* **WORK ITEM**
Retype the material below exactly, from its first line through the line with "gelernt Körperwissen mit"; the pictures stay out.

+++++

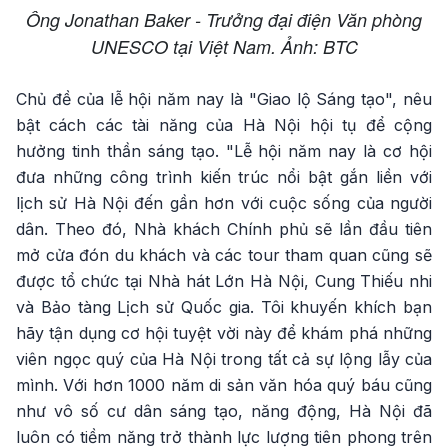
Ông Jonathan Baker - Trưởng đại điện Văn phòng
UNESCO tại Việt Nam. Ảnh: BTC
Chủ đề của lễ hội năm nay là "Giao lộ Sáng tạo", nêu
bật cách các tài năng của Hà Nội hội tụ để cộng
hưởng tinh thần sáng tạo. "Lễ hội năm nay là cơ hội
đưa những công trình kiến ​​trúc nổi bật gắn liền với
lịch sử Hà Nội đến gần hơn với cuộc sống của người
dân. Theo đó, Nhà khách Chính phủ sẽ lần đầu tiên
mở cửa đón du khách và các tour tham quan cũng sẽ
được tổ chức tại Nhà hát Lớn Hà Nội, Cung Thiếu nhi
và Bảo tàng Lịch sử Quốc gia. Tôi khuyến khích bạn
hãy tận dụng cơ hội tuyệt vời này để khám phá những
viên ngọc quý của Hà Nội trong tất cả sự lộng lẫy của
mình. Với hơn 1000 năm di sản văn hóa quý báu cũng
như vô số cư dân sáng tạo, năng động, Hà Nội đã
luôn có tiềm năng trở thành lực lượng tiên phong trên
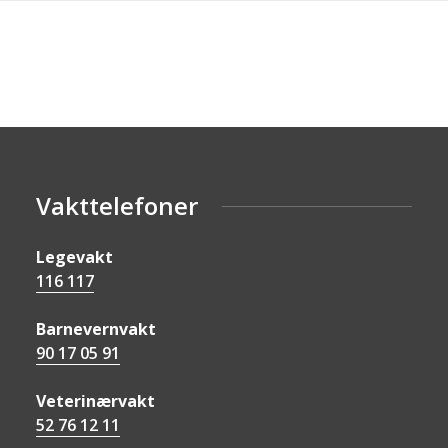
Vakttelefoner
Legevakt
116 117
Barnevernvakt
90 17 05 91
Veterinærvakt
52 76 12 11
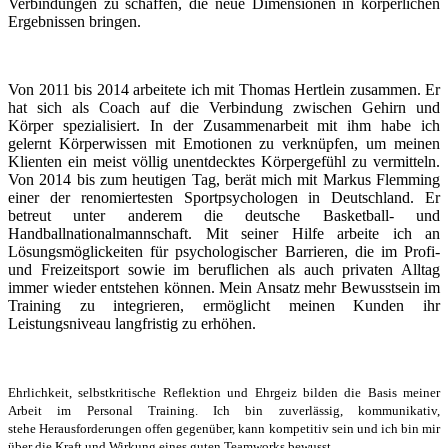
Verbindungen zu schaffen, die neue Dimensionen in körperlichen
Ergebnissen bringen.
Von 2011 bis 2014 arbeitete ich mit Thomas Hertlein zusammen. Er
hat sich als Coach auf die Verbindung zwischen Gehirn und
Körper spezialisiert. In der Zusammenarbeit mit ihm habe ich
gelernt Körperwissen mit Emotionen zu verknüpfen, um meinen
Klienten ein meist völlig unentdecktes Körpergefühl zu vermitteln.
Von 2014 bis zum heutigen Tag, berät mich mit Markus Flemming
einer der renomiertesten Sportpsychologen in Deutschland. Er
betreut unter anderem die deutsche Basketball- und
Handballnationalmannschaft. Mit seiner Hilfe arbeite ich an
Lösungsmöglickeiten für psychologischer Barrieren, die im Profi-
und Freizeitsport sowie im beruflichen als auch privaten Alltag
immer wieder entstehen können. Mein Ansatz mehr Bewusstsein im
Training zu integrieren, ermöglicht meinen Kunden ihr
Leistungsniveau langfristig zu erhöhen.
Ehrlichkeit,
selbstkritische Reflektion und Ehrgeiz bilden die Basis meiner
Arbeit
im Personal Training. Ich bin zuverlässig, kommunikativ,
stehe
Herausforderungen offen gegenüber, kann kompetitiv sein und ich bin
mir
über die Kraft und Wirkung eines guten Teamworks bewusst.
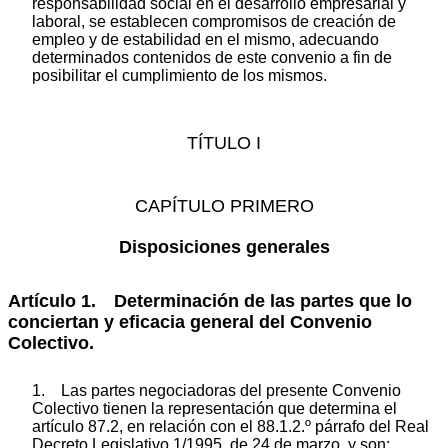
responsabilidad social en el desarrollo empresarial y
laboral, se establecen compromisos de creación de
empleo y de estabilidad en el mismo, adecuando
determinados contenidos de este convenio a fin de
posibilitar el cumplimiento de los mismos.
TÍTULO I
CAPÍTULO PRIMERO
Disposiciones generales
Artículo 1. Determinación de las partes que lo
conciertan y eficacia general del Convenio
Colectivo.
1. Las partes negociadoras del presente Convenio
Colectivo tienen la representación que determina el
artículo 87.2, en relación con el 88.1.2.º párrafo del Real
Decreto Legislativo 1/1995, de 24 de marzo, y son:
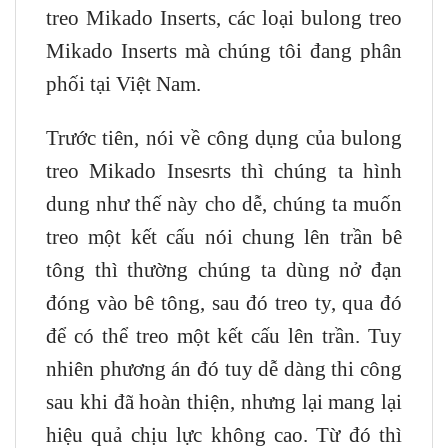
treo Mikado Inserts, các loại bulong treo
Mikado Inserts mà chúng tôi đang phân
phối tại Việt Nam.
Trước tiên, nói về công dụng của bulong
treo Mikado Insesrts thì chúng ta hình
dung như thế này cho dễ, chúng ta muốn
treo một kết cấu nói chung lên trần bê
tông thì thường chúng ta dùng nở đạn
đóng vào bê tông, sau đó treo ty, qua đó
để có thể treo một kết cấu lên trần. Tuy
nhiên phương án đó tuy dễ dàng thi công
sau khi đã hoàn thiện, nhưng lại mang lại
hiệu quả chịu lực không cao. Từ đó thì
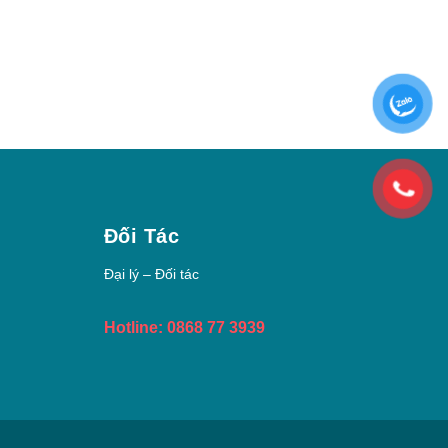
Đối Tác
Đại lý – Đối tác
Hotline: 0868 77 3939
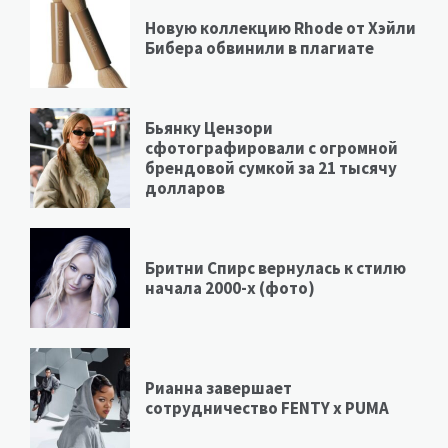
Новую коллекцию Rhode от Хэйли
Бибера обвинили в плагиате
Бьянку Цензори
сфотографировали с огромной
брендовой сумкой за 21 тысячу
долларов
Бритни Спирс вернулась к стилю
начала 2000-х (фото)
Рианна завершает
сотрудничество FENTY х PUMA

+++++

* **RESULT FOR THIS TASK**
Ông Jonathan Baker - Trưởng đại điện Văn phòng
UNESCO tại Việt Nam. Ảnh: BTC
Chủ đề của lễ hội năm nay là "Giao lộ Sáng tạo", nêu
bật cách các tài năng của Hà Nội hội tụ để cộng
hưởng tinh thần sáng tạo. "Lễ hội năm nay là cơ hội
đưa những công trình kiến ​​trúc nổi bật gắn liền với
lịch sử Hà Nội đến gần hơn với cuộc sống của người
dân. Theo đó, Nhà khách Chính phủ sẽ lần đầu tiên
mở cửa đón du khách và các tour tham quan cũng sẽ
được tổ chức tại Nhà hát Lớn Hà Nội, Cung Thiếu nhi
và Bảo tàng Lịch sử Quốc gia. Tôi khuyến khích bạn
hãy tận dụng cơ hội tuyệt vời này để khám phá những
viên ngọc quý của Hà Nội trong tất cả sự lộng lẫy của
mình. Với hơn 1000 năm di sản văn hóa quý báu cũng
như vô số cư dân sáng tạo, năng động, Hà Nội đã
luôn có tiềm năng trở thành lực lượng tiên phong trên
Vakttelefoner
Legevakt
116 117
Barnevernvakt
90 17 05 91
Veterinærvakt
52 76 12 11
Verbindungen zu schaffen, die neue Dimensionen in körperlichen
Ergebnissen bringen.
Von 2011 bis 2014 arbeitete ich mit Thomas Hertlein zusammen. Er
hat sich als Coach auf die Verbindung zwischen Gehirn und
Körper spezialisiert. In der Zusammenarbeit mit ihm habe ich
gelernt Körperwissen mit Emotionen zu verknüpfen, um meinen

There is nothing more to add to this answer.